Between March 2013 and June 2014, the FDA received 20 reports of the drugs triggering ketoacidosis, in which levels of blood acids called ketones are too high. If untreated, ketoacidosis can lead to a diabetic coma or even death, according to the American Diabetes Association.
All 20 patients had to go to an emergency department or were hospitalized, the FDA said.
Ketoacidosis typically affects people with type 1 diabetes, but all of these cases involved people with type 2 diabetes and the condition manifested itself slightly differently than in people with type 1 diabetes, the FDA said in a news release.
The agency said it's investigating the issue to see if changes are needed in the prescribing information for SGLT2 inhibitors.
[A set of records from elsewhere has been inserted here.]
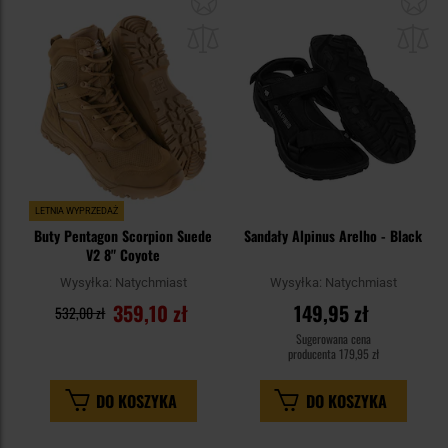
do
do
schowka
sc
LETNIA WYPRZEDAŻ
Buty Pentagon Scorpion Suede
Sandały Alpinus Arelho - Black
V2 8" Coyote
Wysyłka:
Natychmiast
Wysyłka:
Natychmiast
359,10 zł
149,95 zł
532,00 zł
Sugerowana cena
producenta
179,95 zł
DO KOSZYKA
DO KOSZYKA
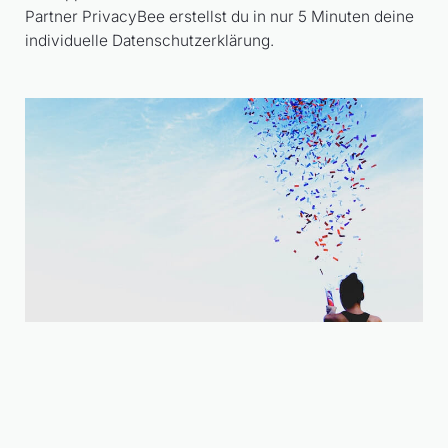
Partner PrivacyBee erstellst du in nur 5 Minuten deine
individuelle Datenschutzerklärung.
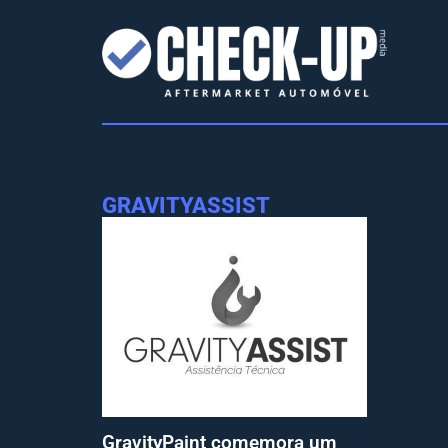
GRAVITYASSIST
GravityPaint comemora um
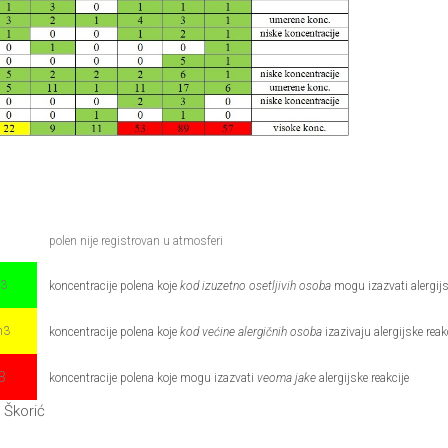
polen nije registrovan u atmosferi
m3
koncentracije polena koje
kod izuzetno osetljivih osoba
mogu izazvati alergijs
m3
koncentracije polena koje
kod većine alergičnih osoba
izazivaju alergijske reak
3
koncentracije polena koje mogu izazvati
veoma jake
alergijske reakcije
a Škorić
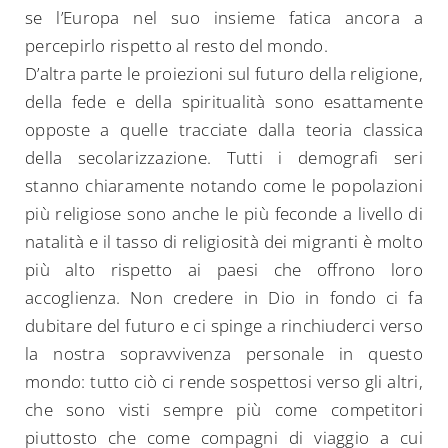
se l’Europa nel suo insieme fatica ancora a
percepirlo rispetto al resto del mondo.
D’altra parte le proiezioni sul futuro della religione,
della fede e della spiritualità sono esattamente
opposte a quelle tracciate dalla teoria classica
della secolarizzazione. Tutti i demografi seri
stanno chiaramente notando come le popolazioni
più religiose sono anche le più feconde a livello di
natalità e il tasso di religiosità dei migranti è molto
più alto rispetto ai paesi che offrono loro
accoglienza. Non credere in Dio in fondo ci fa
dubitare del futuro e ci spinge a rinchiuderci verso
la nostra sopravvivenza personale in questo
mondo: tutto ciò ci rende sospettosi verso gli altri,
che sono visti sempre più come competitori
piuttosto che come compagni di viaggio a cui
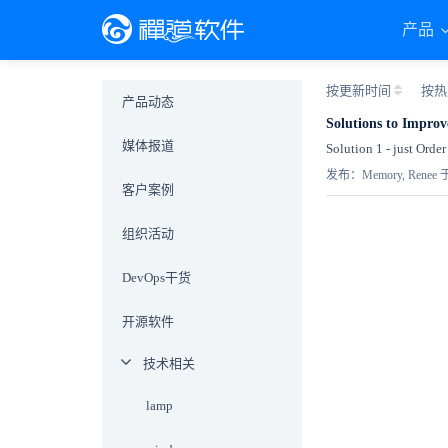
产品
按更新时间
按热
产品动态
Solutions to Improv
媒体报道
Solution 1 - just Or
发布：Memory, Renee 于 
客户案例
组织活动
DevOps干货
开源软件
技术相关
lamp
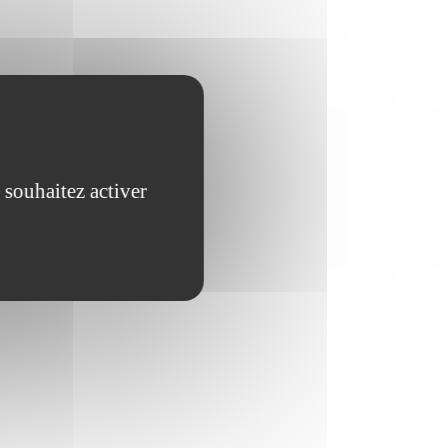
 souhaitez activer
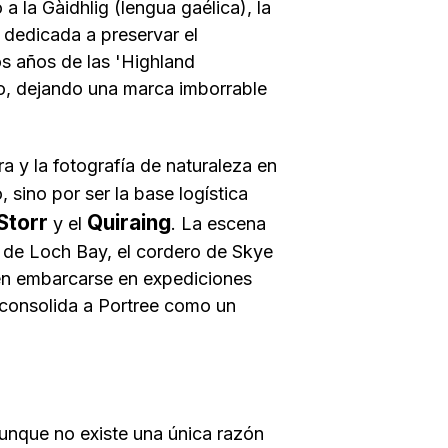
o a la
Gàidhlig
(lengua gaélica), la
n dedicada a preservar el
os años de las 'Highland
o, dejando una marca imborrable
ra y la fotografía de naturaleza en
 sino por ser la base logística
Storr
Quiraing
y el
. La escena
 de Loch Bay, el cordero de Skye
den embarcarse en expediciones
e consolida a Portree como un
nque no existe una única razón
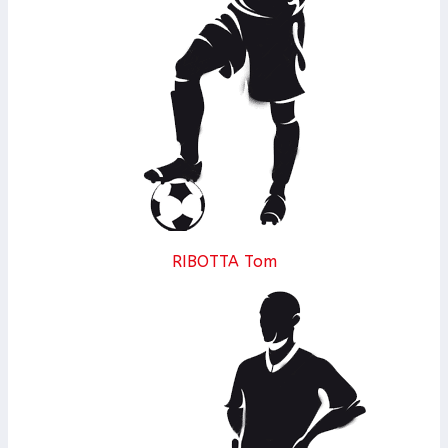
RIBOTTA Tom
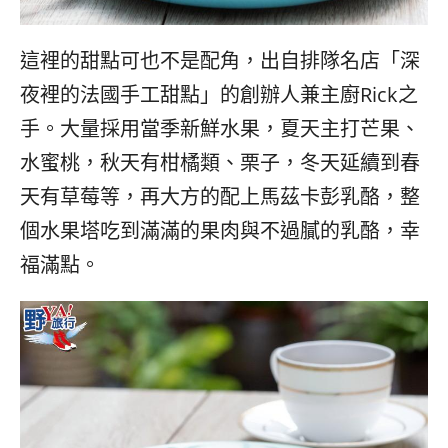
這裡的甜點可也不是配角，出自排隊名店「深
夜裡的法國手工甜點」的創辦人兼主廚Rick之
手。大量採用當季新鮮水果，夏天主打芒果、
水蜜桃，秋天有柑橘類、栗子，冬天延續到春
天有草莓等，再大方的配上馬茲卡彭乳酪，整
個水果塔吃到滿滿的果肉與不過膩的乳酪，幸
福滿點。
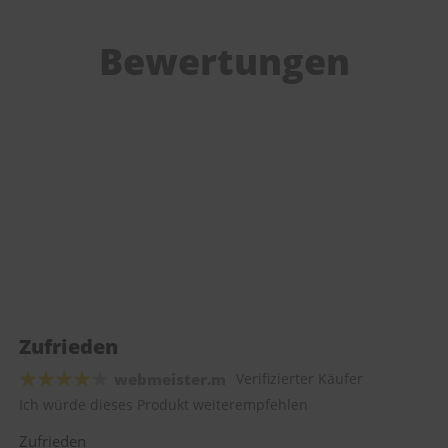
Bewertungen
Zufrieden
webmeister.m
Verifizierter Käufer
Ich würde dieses Produkt weiterempfehlen
Zufrieden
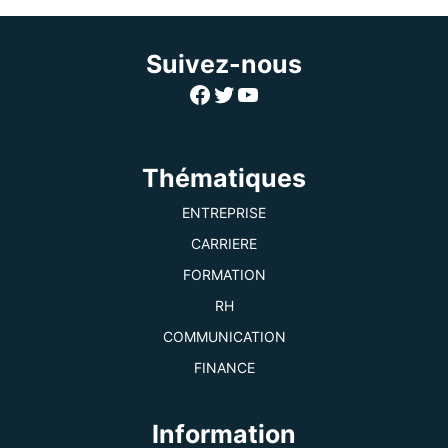
Suivez-nous
Facebook
Twitter
YouTube
Thématiques
ENTREPRISE
CARRIERE
FORMATION
RH
COMMUNICATION
FINANCE
Information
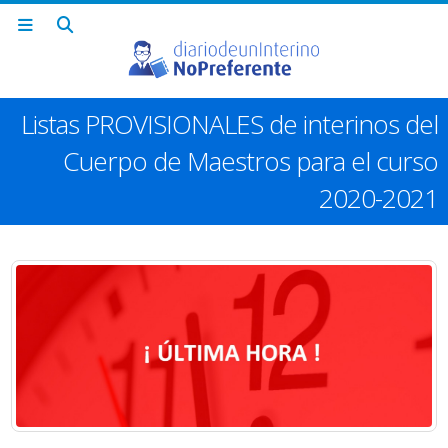
Listas PROVISIONALES de interinos del
Cuerpo de Maestros para el curso
2020-2021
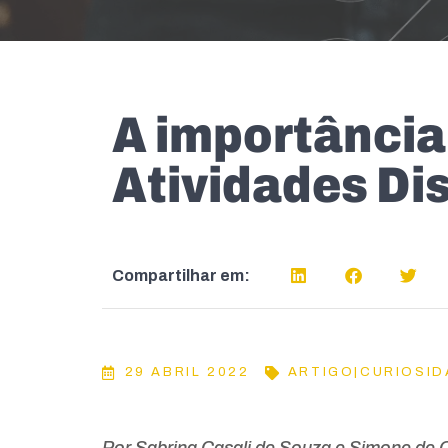
A importância 
Atividades Di
Compartilhar em:
29 ABRIL 2022
ARTIGO|CURIOSI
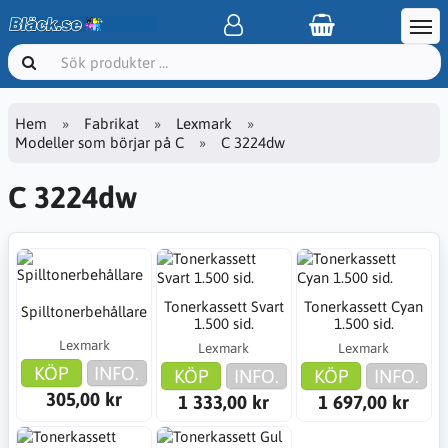
Hem
Fabrikat
Lexmark
Modeller som börjar på C
C 3224dw
C 3224dw
Tonerkassett Svart
Tonerkassett Cyan
Spilltonerbehållare
1.500 sid.
1.500 sid.
Lexmark
Lexmark
Lexmark
KÖP
INFO.
KÖP
INFO.
KÖP
INFO.
305,00 kr
1 333,00 kr
1 697,00 kr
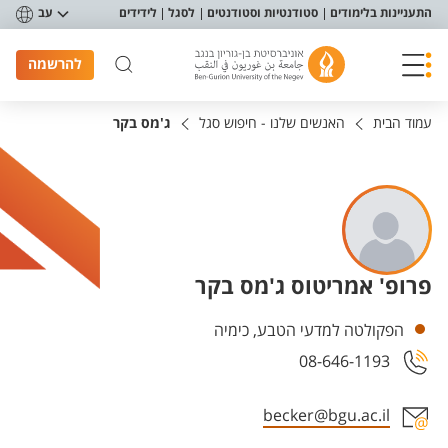
פריט נגישות
התעניינות בלימודים
סטודנטיות וסטודנטים
לסגל
לידידים
עב
להרשמה
עמוד הבית
האנשים שלנו - חיפוש סגל
ג'מס בקר
פרופ' אמריטוס ג'מס בקר
יחידות
הפקולטה למדעי הטבע, כימיה
08-646-1193
becker@bgu.ac.il
אזור צור קשר עם איש הסגל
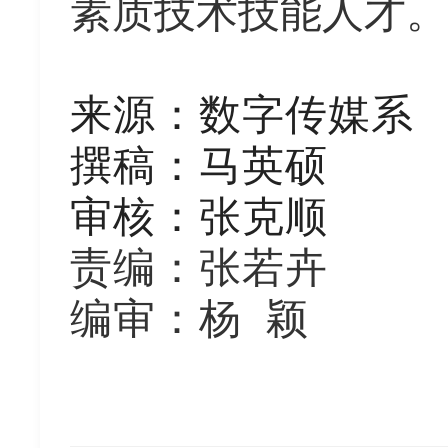
素质技术技能人才。
来源
：
数字传媒系
撰稿：
马英硕
审核：
张克顺
责编：张若卉
编审：杨
颖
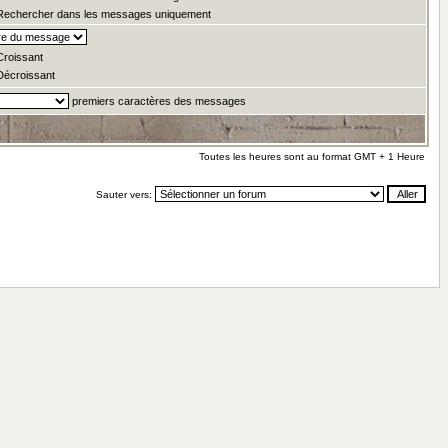
echercher dans les messages uniquement
roissant
écroissant
premiers caractères des messages
Toutes les heures sont au format GMT + 1 Heure
Sauter vers:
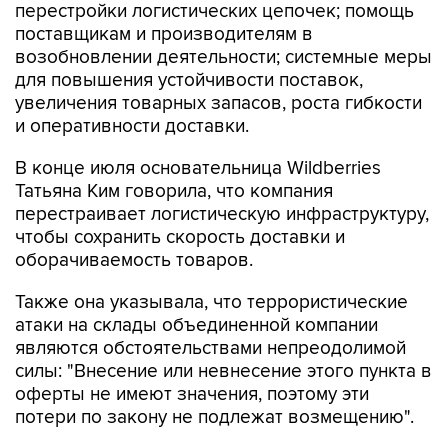
перестройки логистических цепочек; помощь
поставщикам и производителям в
возобновлении деятельности; системные меры
для повышения устойчивости поставок,
увеличения товарных запасов, роста гибкости
и оперативности доставки.
В конце июля основательница Wildberries
Татьяна Ким говорила, что компания
перестраивает логистическую инфраструктуру,
чтобы сохранить скорость доставки и
оборачиваемость товаров.
Также она указывала, что террористические
атаки на склады объединенной компании
являются обстоятельствами непреодолимой
силы: "Внесение или невнесение этого пункта в
оферты не имеют значения, поэтому эти
потери по закону не подлежат возмещению".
The drugs are approved for use with diet and exercise to lower blood sugar in adults with type 2 diabetes.
Patients taking SGLT2 inhibitors should monitor themselves for any signs of ketoacidosis and seek immediate medical attention if they develop symptoms such as difficulty breathing, nausea, vomiting, abdominal pain, confusion, and unusual fatigue or sleepiness, the FDA said.
Ketones can be detected with a simple urine test using a test strip, similar to a blood testing strip, and you should ask your health care provider about when and how to test for ketones, according to the diabetes association.
Patients shouldn't stop or change their diabetes medications without first talking with their doctor. If ketoacidosis is confirmed in a patient, doctors should take the patient off SGLT2 inhibitor, take appropriate action to correct the condition and monitor sugar levels, the FDA advised.